The answer must be an exact copy of the records, with every picture removed.

Supplied material »
- Opening Delimiter -
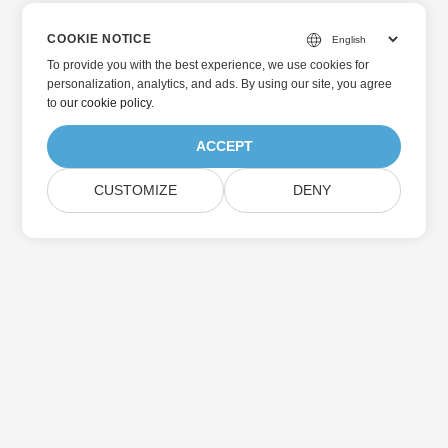
COOKIE NOTICE
To provide you with the best experience, we use cookies for
personalization, analytics, and ads. By using our site, you agree
to
our cookie policy
.
ACCEPT
CUSTOMIZE
DENY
- Closing Delimiter -
Answer area »
COOKIE NOTICE
To provide you with the best experience, we use cookies for
personalization, analytics, and ads. By using our site, you agree
to
our cookie policy
.
ACCEPT
CUSTOMIZE
DENY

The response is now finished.